Наверное, Гарибальди встретил Пирогова так, как встречают уставшие от долгой болезни очередного врача, — одновременно с надеждой и недоверием. Может быть, втайне он видел в нем еще одного мучителя — введение пальца в рану причиняло Гарибальди невыносимую боль.
Наверное, Гарибальди был приятно удивлен, когда Пирогов отказался от исследования пальцем и от зондирования, сделал выводы лишь на основании наружного осмотра.
Пуля в кости, заявил Пирогов, и лежит ближе к наружному мыщелку[7]. Спешить с извлечением ее не надо. Следует соблюдать некоторые правила (в частности, положить Гарибальди в просторную светлую комнату, а еще лучше вовсе вывезти его из Специи) и ждать.
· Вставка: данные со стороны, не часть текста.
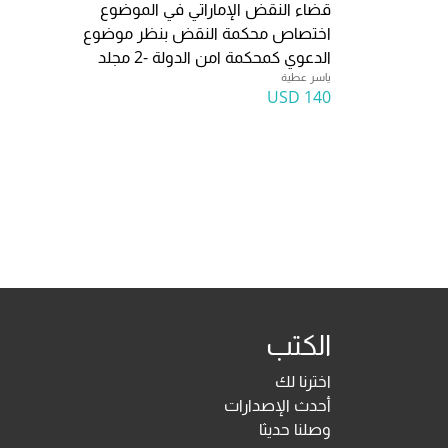
قضاء النقض الإماراتي في الموضوع
اختصاص محكمة النقض بنظر موضوع
الدعوي كمحكمة امن الدولة -2 مجلد
ياسر عطية
140 USD
الكتب
اخترنا لك
أحدث الإصدارات
وصلنا حديثا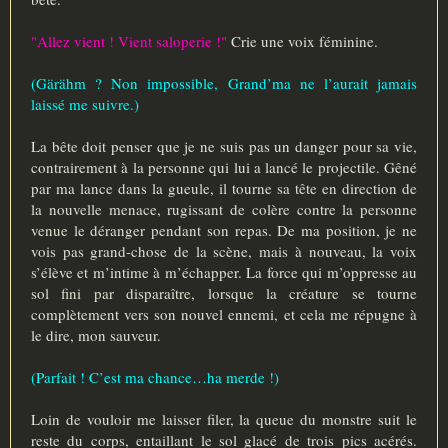
"Allez vient ! Vient saloperie !"
Crie une voix féminine.
(Gärähm ? Non impossible, Grand’ma ne l’aurait jamais
laissé me suivre.)
La bête doit penser que je ne suis pas un danger pour sa vie,
contrairement à la personne qui lui a lancé le projectile. Gêné
par ma lance dans la gueule, il tourne sa tête en direction de
la nouvelle menace, rugissant de colère contre la personne
venue le déranger pendant son repas. De ma position, je ne
vois pas grand-chose de la scène, mais à nouveau, la voix
s’élève et m’intime à m’échapper. La force qui m’oppresse au
sol fini par disparaître, lorsque la créature se tourne
complètement vers son nouvel ennemi, et cela me répugne à
le dire, mon sauveur.
(Parfait ! C’est ma chance…ha merde !)
Loin de vouloir me laisser filer, la queue du monstre suit le
reste du corps, entaillant le sol glacé de trois pics acérés.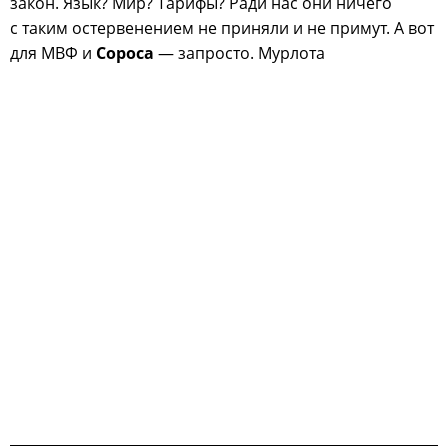
закон. Язык? Мир? Тарифы? Ради нас они ничего
с таким остервенением не приняли и не примут. А вот
для МВФ и
Сороса
— запросто. Мурлота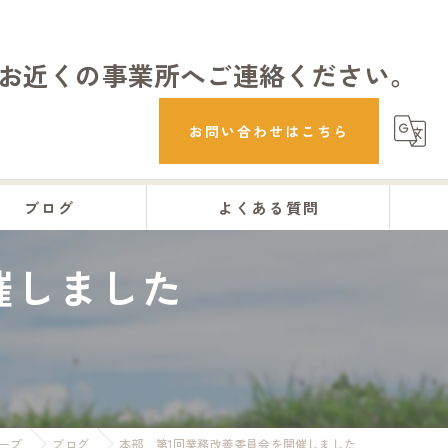
お近くの事業所へご連絡ください。
お問い合わせはこちら
ブログ
よくある質問
催しました
ープ
ブログ
本部 第1回業務改善委員会を開催しました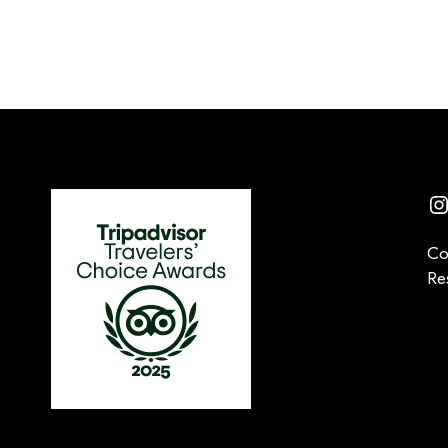
I
Co
Re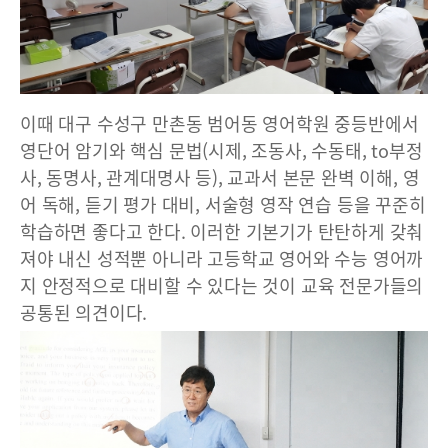
이때 대구 수성구 만촌동 범어동 영어학원 중등반에서
영단어 암기와 핵심 문법(시제, 조동사, 수동태, to부정
사, 동명사, 관계대명사 등), 교과서 본문 완벽 이해, 영
어 독해, 듣기 평가 대비, 서술형 영작 연습 등을 꾸준히
학습하면 좋다고 한다. 이러한 기본기가 탄탄하게 갖춰
져야 내신 성적뿐 아니라 고등학교 영어와 수능 영어까
지 안정적으로 대비할 수 있다는 것이 교육 전문가들의
공통된 의견이다.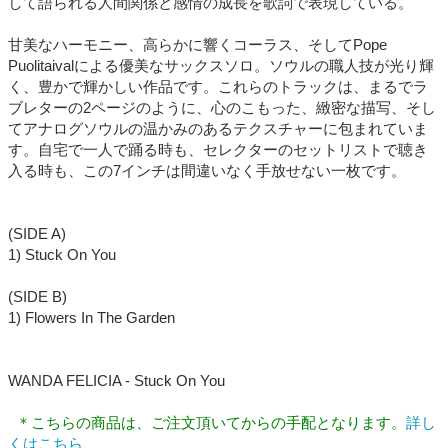
して語られる人間関係と感情の成長を歌詞で表現している。
甘美なハーモニー、高らかに響くコーラス、そしてPope
Puolitaivalによる優美なサックスソロ。ソウルの職人技が光り輝
く、豊かで輝かしい作品です。これらのトラックは、まるでラ
ブレターの2ページのように、心のこもった、緻密な描写、そし
てアナログソウルの温かみのあるテクスチャーに包まれていま
す。自宅で一人で踊る時も、セレクターのセットリストで聴き
入る時も、この7インチは間違いなく手放せない一枚です。
(SIDE A)
1) Stuck On You
(SIDE B)
1) Flowers In The Garden
WANDA FELICIA - Stuck On You
＊こちらの商品は、ご注文頂いてからの手配となります。
詳し
くはこちら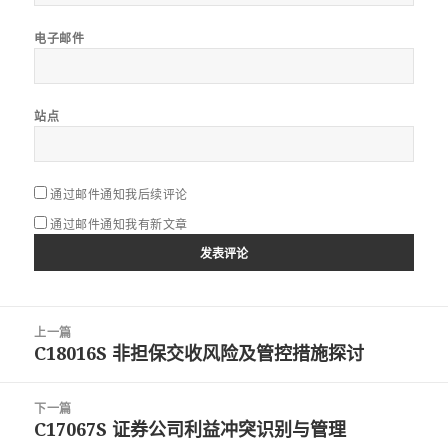
电子邮件
站点
通过邮件通知我后续评论
通过邮件通知我有新文章
文
上一篇
章
C18016S 非担保交收风险及管控措施探讨
上
导
篇
航
文
下一篇
章：
C17067S 证券公司利益冲突识别与管理
下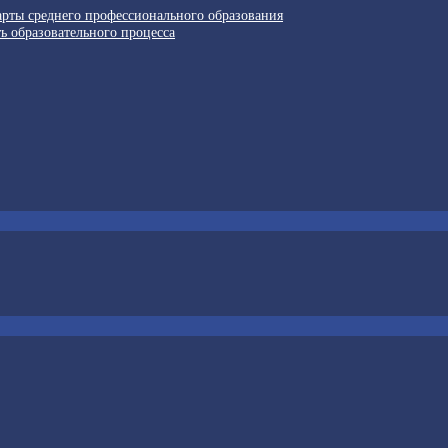
арты среднего профессионального образования
ь образовательного процесса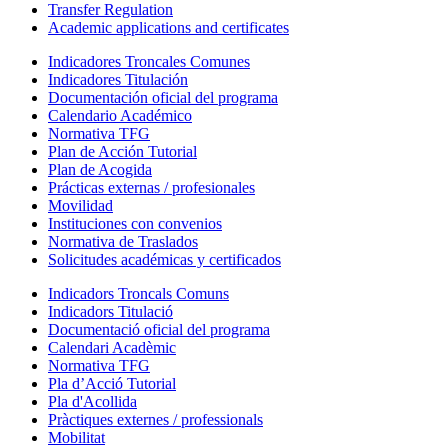
Transfer Regulation
Academic applications and certificates
Indicadores Troncales Comunes
Indicadores Titulación
Documentación oficial del programa
Calendario Académico
Normativa TFG
Plan de Acción Tutorial
Plan de Acogida
Prácticas externas / profesionales
Movilidad
Instituciones con convenios
Normativa de Traslados
Solicitudes académicas y certificados
Indicadors Troncals Comuns
Indicadors Titulació
Documentació oficial del programa
Calendari Acadèmic
Normativa TFG
Pla d’Acció Tutorial
Pla d'Acollida
Pràctiques externes / professionals
Mobilitat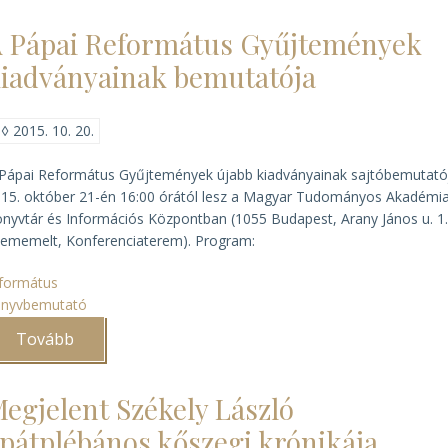
levéltári
kiadványai
 Pápai Református Gyűjtemények
2015)
iadványainak bemutatója
◊
2015. 10. 20.
Pápai Református Gyűjtemények újabb kiadványainak sajtóbemutató
15. október 21-én 16:00 órától lesz a Magyar Tudományos Akadémi
nyvtár és Információs Központban (1055 Budapest, Arany János u. 1.
. ememelt, Konferenciaterem). Program:
formátus
önyvbemutató
Tovább
(A
Pápai
Református
Gyűjtemények
egjelent Székely László
kiadványainak
bemutatója)
pátplébános kőszegi krónikája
Почитатели итальянского героя «могут быть спокойны: ни жизнь, ни нога его не находятся в опасности».
Пуля была легко извлечена через двадцать шесть дней.
Пирогов еще довольно долго переписывался с Гарибальди, давал ему медицинские советы.
В предисловии к знаменитым мемуарам Гарибальди публично благодарил Пирогова — назвал его в числе тех врачей, которые «доказали, что для добрых дел, для подлинной науки нет границ в семье человечества». Но много раньше, едва тяжелое состояние миновало, Гарибальди писал своему исцелителю: «Мой дорогой доктор Пирогов, моя рана почти залечена. Я чувствую потребность поблагодарить Вас за сердечную заботу, которую Вы проявили ко мне, и умелое лечение. Считайте меня, мой дорогой доктор, Вашим преданным Дж. Гарибальди».
Когда-то юный Пирогов встречался в Германии со стариком Рустом, который жаждал прослыть оракулом. Из-под зеленого картуза Руст бросал взгляд на больного, старался по внешнему виду угадать болезнь. Потом он прятал концы в воду: пациента навсегда укрывали от глаз людских в зловонных коридорах больницы «Шарите».
Чтобы угадывать, надо очень много знать. Оракулом стал Пирогов. Он не побоялся пророчить на глазах всего мира: тысячи людей в разных странах следили за болезнью Гарибальди. Пирогов не делал тайны из своего «оракульства». Сперва в письме, потом в «Началах военно-полевой хирургии» подробно воссоздал ход своих рассуждений, пересказал все то, о чем говорили ему и незначительные приметы.
«Разве недостаточно здравого смысла, чтобы сказать с положительной точностью, что пуля — в ране, что кость повреждена, когда я вижу одно только пулевое отверстие, проникающее в кость; когда узнаю, что пуля была коническая и выстреленная из нарезного ружья; когда мне показывают куски обуви и частички кости, извлеченные уже из раны; когда я нахожу кость припухшею, растянутою, сустав увеличенным в объеме? Неужели можно, в самом деле, предполагать, что такая пуля и при таком выстреле могла отскочить назад, пробив кость и вбив в рану обувь и платье?